* _TASK TO CARRY OUT_
Sort through the entries below and pull out lines containing the word "simples".

* _DATA SUPPLIED_
____
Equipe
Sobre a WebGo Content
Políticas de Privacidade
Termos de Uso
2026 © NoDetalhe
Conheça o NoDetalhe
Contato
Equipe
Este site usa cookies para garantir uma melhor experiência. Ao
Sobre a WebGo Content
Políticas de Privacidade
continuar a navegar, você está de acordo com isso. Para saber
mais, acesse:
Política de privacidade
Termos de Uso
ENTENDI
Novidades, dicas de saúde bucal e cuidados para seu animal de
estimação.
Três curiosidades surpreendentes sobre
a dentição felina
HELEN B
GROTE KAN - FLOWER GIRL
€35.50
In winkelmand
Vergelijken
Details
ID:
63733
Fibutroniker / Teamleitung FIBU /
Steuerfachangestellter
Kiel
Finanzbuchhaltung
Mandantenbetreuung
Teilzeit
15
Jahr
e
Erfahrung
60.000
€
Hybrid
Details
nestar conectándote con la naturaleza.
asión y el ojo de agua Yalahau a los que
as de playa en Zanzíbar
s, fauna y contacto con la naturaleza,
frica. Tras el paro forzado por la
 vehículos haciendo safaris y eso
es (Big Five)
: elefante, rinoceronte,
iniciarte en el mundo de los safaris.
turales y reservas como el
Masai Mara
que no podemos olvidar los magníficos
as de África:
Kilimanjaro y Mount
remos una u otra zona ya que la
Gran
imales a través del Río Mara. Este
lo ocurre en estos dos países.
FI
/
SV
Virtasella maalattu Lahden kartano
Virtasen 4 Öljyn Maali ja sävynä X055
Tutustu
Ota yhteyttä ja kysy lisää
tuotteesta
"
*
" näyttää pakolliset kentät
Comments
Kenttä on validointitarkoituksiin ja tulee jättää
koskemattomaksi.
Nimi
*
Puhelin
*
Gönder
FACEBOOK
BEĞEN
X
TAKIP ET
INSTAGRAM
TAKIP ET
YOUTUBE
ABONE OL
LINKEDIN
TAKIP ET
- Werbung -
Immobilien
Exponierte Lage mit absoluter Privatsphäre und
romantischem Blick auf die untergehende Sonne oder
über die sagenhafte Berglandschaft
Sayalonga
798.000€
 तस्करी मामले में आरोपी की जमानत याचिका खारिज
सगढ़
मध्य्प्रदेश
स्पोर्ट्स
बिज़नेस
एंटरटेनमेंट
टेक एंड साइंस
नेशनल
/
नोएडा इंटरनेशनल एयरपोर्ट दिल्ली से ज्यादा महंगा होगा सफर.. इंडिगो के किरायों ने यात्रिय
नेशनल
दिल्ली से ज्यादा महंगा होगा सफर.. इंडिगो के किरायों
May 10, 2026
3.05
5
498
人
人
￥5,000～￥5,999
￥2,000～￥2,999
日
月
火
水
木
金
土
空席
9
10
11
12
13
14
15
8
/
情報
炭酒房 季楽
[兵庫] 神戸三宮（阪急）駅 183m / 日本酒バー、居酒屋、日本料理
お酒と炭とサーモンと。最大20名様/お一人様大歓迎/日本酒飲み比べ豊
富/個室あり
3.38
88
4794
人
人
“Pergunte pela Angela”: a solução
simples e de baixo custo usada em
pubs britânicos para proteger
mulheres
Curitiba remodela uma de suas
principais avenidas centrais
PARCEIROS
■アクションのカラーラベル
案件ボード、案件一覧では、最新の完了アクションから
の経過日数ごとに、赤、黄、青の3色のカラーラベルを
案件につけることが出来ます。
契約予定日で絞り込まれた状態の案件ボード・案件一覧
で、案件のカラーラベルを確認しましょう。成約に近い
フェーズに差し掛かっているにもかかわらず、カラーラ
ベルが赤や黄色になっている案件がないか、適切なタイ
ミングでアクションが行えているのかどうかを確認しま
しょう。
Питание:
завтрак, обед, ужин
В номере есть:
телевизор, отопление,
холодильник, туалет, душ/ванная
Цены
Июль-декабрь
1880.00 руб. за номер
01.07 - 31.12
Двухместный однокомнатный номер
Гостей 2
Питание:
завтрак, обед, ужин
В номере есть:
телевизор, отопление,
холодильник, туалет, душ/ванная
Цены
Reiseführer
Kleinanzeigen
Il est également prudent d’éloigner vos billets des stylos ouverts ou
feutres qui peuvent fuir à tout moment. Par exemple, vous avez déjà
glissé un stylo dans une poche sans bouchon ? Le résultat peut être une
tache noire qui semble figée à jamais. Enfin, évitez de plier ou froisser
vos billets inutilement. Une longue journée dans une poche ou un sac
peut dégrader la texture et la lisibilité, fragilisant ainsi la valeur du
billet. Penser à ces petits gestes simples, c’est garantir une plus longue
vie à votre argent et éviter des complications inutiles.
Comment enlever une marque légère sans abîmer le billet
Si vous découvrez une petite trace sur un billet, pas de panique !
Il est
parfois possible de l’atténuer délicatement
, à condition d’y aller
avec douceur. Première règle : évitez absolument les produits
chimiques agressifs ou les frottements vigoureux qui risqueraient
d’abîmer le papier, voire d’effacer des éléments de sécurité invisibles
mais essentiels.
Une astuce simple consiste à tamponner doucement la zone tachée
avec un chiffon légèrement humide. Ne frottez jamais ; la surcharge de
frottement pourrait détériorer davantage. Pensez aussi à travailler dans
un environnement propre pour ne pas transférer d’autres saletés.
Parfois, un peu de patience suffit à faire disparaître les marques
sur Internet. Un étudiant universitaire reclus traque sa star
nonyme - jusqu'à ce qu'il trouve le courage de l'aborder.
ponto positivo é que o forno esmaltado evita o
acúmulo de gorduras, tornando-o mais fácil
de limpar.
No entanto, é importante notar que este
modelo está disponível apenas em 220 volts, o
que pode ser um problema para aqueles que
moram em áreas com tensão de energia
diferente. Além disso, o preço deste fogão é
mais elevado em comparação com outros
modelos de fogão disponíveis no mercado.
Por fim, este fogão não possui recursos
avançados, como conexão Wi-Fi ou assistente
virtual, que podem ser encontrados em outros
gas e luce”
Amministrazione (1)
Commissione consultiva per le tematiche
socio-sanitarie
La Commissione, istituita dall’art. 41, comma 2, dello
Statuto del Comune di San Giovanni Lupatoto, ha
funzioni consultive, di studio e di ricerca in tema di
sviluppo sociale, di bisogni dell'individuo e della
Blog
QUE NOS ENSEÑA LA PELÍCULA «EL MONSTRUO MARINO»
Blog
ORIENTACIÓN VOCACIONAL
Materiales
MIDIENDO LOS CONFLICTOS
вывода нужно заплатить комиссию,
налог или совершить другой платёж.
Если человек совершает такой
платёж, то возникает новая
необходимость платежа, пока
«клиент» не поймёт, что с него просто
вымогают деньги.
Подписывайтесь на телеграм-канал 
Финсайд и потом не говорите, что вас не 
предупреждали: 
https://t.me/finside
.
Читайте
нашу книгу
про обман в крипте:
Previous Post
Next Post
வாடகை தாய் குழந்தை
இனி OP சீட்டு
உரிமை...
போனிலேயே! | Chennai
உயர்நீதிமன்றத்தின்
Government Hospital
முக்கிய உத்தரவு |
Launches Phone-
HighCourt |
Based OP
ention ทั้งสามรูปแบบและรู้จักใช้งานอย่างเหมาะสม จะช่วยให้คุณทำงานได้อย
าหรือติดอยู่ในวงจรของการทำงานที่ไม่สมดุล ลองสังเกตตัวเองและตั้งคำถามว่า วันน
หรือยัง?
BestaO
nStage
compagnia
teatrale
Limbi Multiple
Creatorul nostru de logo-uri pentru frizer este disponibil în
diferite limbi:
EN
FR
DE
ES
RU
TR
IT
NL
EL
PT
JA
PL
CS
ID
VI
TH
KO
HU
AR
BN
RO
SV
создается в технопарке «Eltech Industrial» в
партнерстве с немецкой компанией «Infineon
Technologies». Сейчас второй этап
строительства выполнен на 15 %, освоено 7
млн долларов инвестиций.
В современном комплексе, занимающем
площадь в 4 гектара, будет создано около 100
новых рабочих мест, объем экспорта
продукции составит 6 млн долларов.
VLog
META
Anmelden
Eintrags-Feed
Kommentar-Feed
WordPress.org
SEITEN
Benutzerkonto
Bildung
____
* _ANSWER SPACE_
simples e de baixo custo usada em
billet. Penser à ces petits gestes simples, c’est garantir une plus longue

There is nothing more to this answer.